• _WHAT TO WORK ON_: From the listing below, please restate exactly the lines beginning at the one with "Feliratkozás" and ending at the one with "Legal Revie", both included, and skip the pictures.
BEGIN
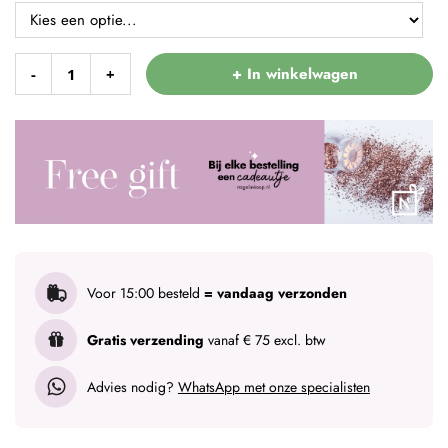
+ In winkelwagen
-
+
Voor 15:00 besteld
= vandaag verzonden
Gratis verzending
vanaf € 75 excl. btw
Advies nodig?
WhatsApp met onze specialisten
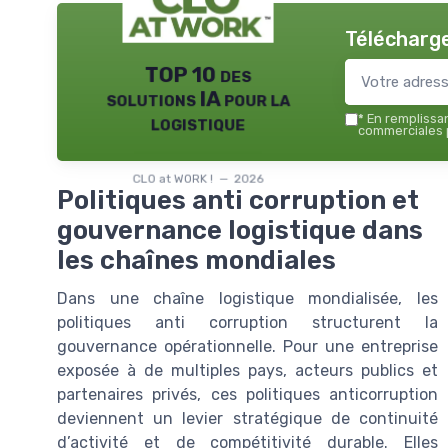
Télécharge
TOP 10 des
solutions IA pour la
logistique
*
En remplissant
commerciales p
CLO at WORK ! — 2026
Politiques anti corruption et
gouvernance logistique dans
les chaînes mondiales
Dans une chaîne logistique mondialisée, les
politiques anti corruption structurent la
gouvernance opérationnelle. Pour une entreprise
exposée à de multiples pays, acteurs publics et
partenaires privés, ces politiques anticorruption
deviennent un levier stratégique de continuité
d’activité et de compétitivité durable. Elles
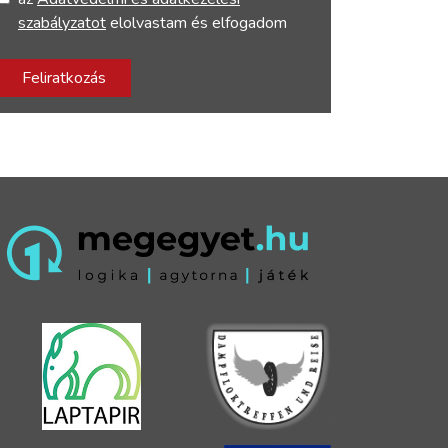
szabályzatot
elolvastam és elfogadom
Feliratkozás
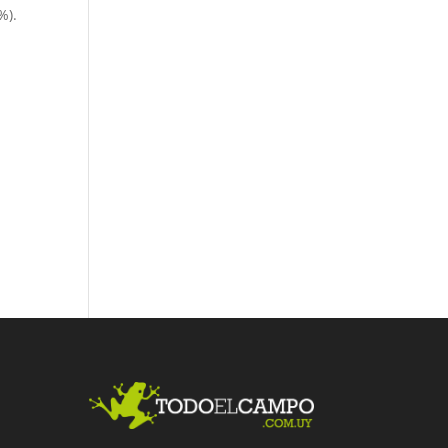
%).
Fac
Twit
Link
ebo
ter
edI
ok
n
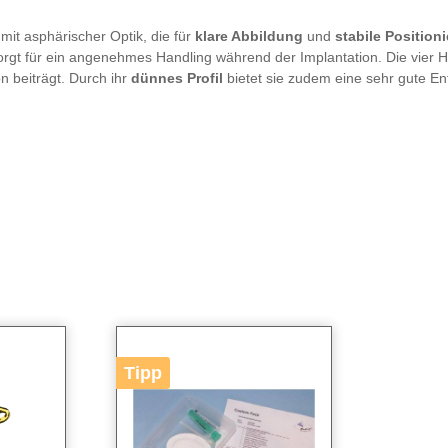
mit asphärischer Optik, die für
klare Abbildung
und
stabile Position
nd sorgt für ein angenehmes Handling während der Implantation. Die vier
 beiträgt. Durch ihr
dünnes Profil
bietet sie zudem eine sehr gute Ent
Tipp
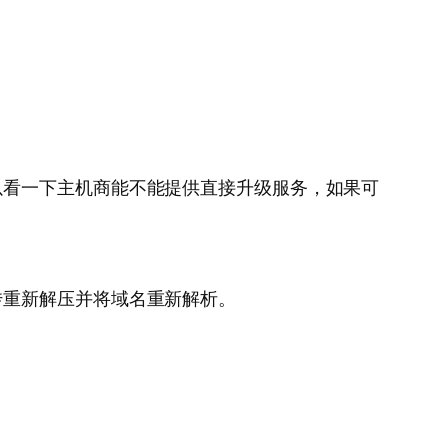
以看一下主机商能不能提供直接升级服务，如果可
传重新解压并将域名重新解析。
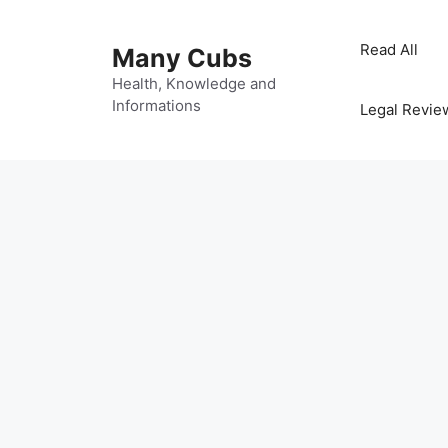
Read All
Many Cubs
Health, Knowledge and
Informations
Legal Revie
END
BEGIN
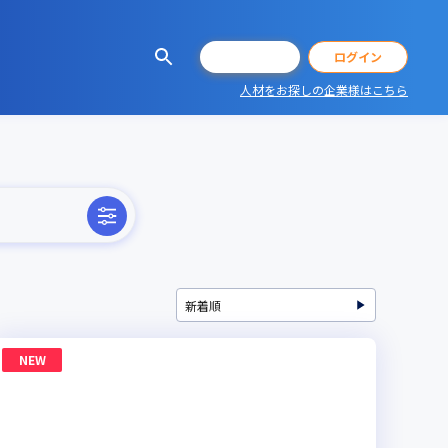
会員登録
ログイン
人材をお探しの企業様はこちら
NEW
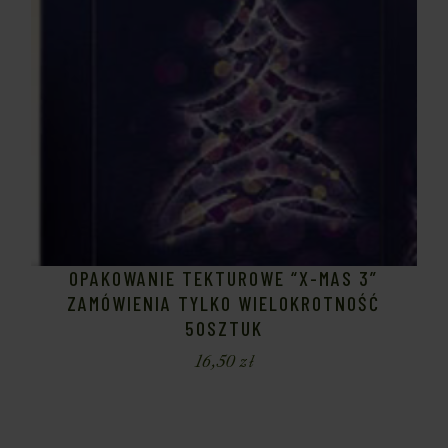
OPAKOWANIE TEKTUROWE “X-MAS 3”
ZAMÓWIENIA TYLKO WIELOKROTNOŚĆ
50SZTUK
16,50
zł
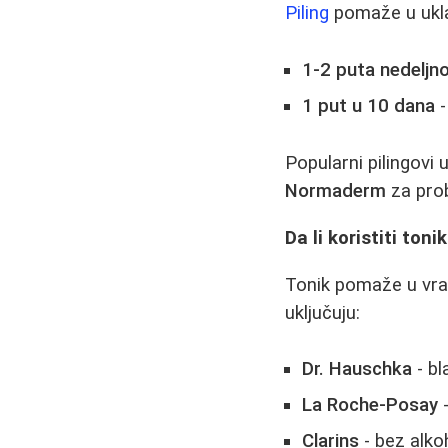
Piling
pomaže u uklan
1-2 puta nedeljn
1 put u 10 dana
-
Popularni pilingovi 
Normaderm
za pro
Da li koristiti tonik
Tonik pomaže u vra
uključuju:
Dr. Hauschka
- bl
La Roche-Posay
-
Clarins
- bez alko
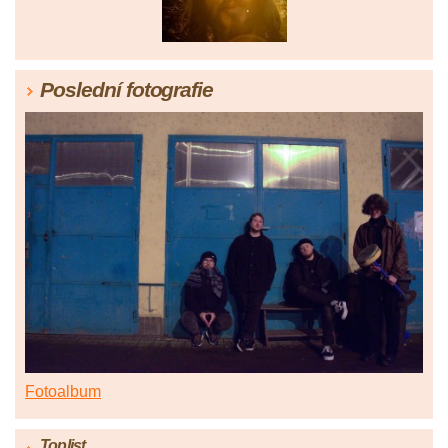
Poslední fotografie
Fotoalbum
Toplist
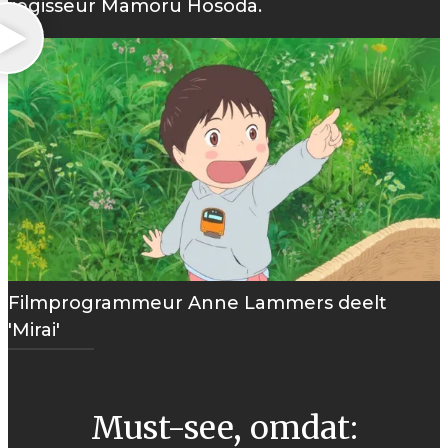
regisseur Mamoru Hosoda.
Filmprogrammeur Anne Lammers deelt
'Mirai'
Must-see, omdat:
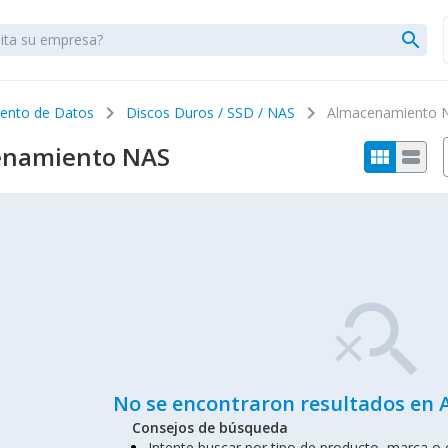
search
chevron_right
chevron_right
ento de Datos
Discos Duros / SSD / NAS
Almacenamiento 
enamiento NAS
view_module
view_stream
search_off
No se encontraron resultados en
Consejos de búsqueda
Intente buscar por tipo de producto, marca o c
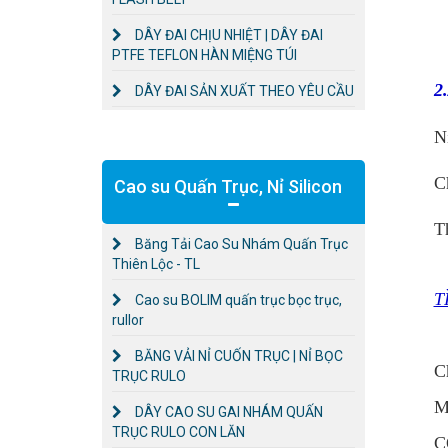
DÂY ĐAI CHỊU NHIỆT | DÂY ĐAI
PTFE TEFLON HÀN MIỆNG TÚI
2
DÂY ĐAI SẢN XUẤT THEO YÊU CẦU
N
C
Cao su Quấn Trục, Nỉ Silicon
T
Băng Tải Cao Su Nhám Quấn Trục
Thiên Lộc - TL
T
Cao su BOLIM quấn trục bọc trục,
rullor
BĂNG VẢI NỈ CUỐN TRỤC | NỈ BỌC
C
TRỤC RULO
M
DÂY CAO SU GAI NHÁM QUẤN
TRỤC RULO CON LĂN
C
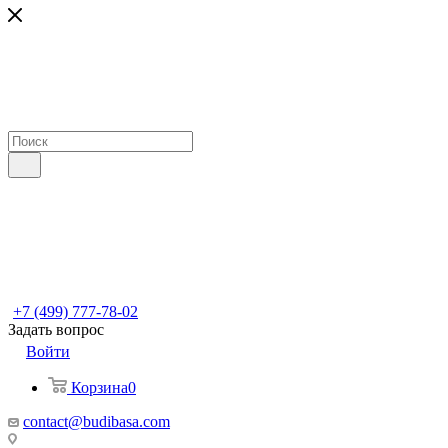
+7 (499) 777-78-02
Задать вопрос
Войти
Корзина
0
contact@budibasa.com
END
BEGIN
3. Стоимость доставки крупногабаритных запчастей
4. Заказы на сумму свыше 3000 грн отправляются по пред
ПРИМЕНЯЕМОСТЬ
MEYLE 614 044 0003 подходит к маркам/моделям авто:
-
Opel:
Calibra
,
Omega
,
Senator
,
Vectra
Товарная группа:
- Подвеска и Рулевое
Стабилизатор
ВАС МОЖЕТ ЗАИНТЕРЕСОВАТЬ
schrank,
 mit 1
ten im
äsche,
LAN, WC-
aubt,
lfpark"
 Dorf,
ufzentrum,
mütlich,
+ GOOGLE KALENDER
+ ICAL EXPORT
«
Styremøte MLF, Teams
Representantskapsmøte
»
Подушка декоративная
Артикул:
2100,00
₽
END
• _ANSWER TO THE EXERCISE_:
Feliratkozás
%).
Fac
Twit
Link
ebo
ter
edI
ok
n
mit asphärischer Optik, die für
klare Abbildung
und
stabile Position
nd sorgt für ein angenehmes Handling während der Implantation. Die vier
 beiträgt. Durch ihr
dünnes Profil
bietet sie zudem eine sehr gute Ent
Tipp
以看一下主机商能不能提供直接升级服务，如果可
传重新解压并将域名重新解析。
Read All
Many Cubs
Health, Knowledge and
Informations
Legal Revie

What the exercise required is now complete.